I stay in Singapore another three weeks. Despite being an expensive place and in many ways quite soulless, life is comfortable and peaceful here. You never know what the road is going to throw up and the most unexpected thing to happen on this trip has been coming to Singapore and spending so much time here. The biggest surprise though is that I want to stay longer. I meet up with Vienna almost every day and especially enjoy chilling out with her. Coincidentally I’m in Singapore when a couple of my brother’s mates are here…Mark who happens to be passing through South-East Asia on his way back from Australia, and Diarmuid, who is working here as an anesthetist and we spend a few evenings catching up. Another traveler I meet up with is Stefan, a German who happened to contact me nine months after I met him in a hostel in Armenia and we exchange travel stories, mainly about Iran where he has also traveled. I attempt to find employment in Singapore but to no avail and due to the high cost of living I’m forced to apply for a teaching job in Vietnam (one a friend had told me about). My application is successful and I make plans to leave and travel overland to Bangkok, where I have to take a flight to Saigon because the company has arranged to have my work visa picked up at the airport there (the job is in the nearby coastal city of Vung Tau).
I get the bus to Kuala Lumpa once again and although I should be grateful to be starting a job soon, I’m sombre mood that I’m moving on from Singapore. At the Malaysian border, I see the bus driving off onto the motorway in the distance after I pass through security. I am furious at the idiocy of the driver who couldn’t even keep track at the 8 or so passengers on the bus and I quickly go about trying to contact the bus company in an attempt to get my luggage back once I reach Kuala Lumpur. Luckily, I’m told the bus stops in a local town nearby and I hop on a local bus straight there. I see the bus as soon as we arrive and my relief quickly turns to anger as I hunt out the driver. In my confusion I turn on some poor soul who has the misfortune of resembling the driver (he’s even wearing the same colour clothes) – I ask him, “Are you the driver?” and he puts his head down and tries to walk away while saying “I don’t know”. Being the idiot I am I push him and shout, “You drove off without me!”. A Singaporean lady sitting close by sees this and laughing, tells me that he isn’t the driver. The driver has fucked off and his replacement has yet to come. I apologise to the man I shouted at and go upstairs, still fuming but thankful I don’t have to go through the hassle of getting my luggage back. In Kuala Lumpur I return to the same hostel I stayed at when I first arrived in Malaysia and stay in the Chinatown area for a couple of days before getting another bus to the southern Thai city of Hat Yai.

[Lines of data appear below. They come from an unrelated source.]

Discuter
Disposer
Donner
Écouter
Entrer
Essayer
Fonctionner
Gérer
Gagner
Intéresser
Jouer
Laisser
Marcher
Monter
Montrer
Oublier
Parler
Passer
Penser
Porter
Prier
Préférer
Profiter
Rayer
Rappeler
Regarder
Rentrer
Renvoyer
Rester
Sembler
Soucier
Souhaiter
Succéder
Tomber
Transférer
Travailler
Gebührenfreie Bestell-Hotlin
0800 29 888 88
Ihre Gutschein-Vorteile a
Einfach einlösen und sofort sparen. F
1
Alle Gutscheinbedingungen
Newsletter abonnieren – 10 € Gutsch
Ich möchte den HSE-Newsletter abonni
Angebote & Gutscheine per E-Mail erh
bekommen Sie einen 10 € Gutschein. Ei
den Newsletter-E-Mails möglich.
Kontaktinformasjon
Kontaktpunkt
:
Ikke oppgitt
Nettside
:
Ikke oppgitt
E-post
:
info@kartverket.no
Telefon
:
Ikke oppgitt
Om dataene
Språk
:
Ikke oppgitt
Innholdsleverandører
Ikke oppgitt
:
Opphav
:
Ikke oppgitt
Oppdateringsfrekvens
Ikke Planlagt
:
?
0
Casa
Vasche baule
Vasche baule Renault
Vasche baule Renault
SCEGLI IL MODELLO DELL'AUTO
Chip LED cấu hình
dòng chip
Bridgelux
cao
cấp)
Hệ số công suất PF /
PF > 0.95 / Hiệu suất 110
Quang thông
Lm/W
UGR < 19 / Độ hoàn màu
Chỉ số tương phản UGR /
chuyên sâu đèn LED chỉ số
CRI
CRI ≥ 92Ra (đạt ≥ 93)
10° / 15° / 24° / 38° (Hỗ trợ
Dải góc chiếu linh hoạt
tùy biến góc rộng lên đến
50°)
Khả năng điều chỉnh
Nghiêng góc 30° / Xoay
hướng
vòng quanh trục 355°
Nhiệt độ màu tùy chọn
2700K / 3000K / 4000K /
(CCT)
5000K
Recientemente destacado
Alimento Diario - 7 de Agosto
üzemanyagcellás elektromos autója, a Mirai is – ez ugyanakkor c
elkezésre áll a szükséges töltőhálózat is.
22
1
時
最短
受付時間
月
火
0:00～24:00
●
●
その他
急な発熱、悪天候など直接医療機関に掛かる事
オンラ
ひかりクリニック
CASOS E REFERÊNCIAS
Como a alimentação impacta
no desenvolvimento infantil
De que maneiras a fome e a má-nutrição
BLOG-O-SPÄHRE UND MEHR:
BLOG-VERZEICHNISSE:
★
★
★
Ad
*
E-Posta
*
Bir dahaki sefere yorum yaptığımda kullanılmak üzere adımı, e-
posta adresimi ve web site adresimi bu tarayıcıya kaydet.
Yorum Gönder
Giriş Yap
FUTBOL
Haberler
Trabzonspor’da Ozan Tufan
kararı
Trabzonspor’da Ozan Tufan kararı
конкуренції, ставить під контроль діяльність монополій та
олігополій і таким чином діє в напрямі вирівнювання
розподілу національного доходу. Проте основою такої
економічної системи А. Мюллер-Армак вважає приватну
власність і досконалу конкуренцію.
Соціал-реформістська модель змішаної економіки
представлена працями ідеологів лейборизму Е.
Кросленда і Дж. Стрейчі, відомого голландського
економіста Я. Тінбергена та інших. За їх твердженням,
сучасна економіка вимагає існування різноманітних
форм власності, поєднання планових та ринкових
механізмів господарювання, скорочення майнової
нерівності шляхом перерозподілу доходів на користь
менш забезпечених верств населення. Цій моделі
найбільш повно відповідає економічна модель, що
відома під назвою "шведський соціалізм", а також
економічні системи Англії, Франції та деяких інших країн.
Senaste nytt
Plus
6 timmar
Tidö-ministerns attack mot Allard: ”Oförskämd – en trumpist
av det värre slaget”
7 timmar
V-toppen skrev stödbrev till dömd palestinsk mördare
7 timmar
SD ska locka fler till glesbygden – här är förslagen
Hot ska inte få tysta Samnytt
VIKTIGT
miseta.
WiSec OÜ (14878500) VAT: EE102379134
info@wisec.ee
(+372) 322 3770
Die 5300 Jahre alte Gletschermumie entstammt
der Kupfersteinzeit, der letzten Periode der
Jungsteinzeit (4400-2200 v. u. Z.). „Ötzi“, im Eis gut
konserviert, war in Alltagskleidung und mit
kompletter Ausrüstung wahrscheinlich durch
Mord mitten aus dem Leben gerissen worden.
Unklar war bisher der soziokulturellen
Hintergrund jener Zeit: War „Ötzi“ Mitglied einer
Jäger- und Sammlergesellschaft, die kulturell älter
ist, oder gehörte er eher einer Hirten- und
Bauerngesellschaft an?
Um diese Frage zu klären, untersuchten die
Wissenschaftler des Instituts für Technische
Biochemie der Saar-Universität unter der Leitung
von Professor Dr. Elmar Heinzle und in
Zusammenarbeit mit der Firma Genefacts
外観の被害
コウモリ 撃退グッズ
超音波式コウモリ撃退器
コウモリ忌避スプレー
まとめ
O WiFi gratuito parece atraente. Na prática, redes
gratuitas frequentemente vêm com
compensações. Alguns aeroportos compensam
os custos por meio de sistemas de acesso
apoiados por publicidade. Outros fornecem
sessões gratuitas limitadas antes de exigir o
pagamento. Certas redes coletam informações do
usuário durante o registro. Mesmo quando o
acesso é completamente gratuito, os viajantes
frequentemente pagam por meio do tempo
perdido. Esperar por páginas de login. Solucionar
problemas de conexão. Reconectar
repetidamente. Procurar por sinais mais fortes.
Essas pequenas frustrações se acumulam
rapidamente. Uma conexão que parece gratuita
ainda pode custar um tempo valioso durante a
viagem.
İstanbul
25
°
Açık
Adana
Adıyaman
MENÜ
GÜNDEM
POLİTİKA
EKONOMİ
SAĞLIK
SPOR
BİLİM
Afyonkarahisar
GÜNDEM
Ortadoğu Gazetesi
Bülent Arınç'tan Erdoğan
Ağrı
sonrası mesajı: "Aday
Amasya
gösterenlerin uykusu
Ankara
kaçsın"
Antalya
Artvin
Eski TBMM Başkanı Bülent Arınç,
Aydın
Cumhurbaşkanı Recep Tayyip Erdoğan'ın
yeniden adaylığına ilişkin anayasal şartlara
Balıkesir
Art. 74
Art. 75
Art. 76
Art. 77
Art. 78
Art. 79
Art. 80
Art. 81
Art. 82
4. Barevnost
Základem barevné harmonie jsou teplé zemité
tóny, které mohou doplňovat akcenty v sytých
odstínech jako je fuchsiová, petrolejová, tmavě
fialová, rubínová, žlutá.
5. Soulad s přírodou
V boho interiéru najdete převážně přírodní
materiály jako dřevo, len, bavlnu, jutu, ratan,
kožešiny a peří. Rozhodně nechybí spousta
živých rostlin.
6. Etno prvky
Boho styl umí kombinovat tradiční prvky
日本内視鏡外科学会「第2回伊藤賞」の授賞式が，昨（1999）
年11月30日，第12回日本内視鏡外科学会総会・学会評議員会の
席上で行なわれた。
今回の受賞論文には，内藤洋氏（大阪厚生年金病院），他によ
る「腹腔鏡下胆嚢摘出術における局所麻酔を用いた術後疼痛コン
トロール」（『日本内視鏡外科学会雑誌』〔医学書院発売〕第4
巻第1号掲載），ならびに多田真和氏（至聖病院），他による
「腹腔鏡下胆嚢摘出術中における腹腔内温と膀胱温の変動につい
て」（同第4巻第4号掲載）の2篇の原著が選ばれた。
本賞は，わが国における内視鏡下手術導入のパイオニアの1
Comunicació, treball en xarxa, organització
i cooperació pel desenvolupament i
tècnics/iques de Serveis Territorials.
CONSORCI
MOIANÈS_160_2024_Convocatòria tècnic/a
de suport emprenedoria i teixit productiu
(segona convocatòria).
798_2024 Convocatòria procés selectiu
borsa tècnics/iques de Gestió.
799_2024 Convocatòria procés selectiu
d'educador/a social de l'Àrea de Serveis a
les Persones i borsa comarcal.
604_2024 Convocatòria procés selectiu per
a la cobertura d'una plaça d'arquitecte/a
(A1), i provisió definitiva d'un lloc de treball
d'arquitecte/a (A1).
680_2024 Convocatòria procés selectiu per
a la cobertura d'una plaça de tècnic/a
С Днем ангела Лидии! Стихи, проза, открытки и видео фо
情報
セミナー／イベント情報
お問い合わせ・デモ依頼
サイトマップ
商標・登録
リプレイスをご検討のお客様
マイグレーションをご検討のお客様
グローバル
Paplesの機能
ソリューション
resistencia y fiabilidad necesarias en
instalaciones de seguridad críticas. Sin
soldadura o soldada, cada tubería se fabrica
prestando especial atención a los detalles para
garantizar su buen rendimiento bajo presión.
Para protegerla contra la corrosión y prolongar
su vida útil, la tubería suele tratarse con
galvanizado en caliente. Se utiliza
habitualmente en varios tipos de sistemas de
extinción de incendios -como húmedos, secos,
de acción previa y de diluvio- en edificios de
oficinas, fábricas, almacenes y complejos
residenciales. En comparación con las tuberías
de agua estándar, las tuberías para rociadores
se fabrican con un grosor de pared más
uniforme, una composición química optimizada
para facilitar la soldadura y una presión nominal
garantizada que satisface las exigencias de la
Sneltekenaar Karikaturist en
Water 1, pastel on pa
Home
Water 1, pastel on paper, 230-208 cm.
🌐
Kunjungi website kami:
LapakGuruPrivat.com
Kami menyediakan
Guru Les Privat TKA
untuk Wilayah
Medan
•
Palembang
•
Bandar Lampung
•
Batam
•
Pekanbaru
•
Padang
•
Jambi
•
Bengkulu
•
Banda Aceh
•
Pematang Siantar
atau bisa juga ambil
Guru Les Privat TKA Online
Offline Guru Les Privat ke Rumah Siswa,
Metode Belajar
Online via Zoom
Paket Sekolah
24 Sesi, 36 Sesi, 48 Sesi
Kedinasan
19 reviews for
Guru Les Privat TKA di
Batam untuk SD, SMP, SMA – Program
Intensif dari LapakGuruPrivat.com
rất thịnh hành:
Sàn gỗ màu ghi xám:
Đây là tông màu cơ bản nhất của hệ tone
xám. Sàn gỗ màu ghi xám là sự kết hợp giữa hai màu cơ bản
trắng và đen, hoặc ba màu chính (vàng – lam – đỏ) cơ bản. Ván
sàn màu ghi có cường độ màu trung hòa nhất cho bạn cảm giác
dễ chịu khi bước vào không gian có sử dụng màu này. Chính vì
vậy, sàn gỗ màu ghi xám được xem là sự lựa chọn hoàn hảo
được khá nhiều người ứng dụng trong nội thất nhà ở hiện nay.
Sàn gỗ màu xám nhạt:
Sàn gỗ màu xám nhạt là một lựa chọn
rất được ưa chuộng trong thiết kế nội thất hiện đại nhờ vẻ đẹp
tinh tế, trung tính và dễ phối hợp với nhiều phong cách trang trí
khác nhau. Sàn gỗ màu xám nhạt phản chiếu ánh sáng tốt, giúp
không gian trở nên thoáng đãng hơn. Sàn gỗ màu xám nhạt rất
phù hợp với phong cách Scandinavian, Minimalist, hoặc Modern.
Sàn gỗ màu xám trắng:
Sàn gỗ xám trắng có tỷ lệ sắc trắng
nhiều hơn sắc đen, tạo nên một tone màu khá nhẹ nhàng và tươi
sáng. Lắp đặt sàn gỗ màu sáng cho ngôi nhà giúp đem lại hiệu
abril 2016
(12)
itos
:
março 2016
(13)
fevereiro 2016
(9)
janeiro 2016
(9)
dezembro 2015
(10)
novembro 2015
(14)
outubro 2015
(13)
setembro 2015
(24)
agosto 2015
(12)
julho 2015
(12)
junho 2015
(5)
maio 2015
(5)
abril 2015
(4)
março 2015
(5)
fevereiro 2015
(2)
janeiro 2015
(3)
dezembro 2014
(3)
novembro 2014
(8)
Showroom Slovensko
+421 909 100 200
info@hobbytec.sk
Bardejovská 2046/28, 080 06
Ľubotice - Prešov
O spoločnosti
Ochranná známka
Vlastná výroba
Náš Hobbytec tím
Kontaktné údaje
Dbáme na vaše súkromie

My four days in Hat Yai are spent mainly in a hotel, as it’s raining most the time and I don’t feel like exploring much. The train journey to Bangkok takes 16 hours and while I’ve a comfortable bed to sleep on and there’s a pleasant restaurant carriage, I’m eager to just get to Bangkok and be on my way to Vietnam. In the evening soon after boarding the train I go the restaurant carriage for a meal and am the only passenger there. The windows are down and as the warm tropical air comes wafting through, Credence Clearwater Revival plays on the stereo. For a little while I remember what it’s like to enjoy traveling and the spirit of adventure to be going somewhere new, but it doesn’t last long. It’s fair to say I’m jaded. I return to the restaurant carriage in the morning and watch the pleasant, green countryside of Thailand pass by and reflect on the times to come in South East Asia. In Bangkok, my time is limited and I don’t venture further than the area my hostel is in. It’s unfortunate I’m in no mood for Thailand but if all goes well with the job in Vietnam, I should be in the region for at least a few months to come and will hopefully have time to properly explore the surrounding countries once my appetite for travel returns.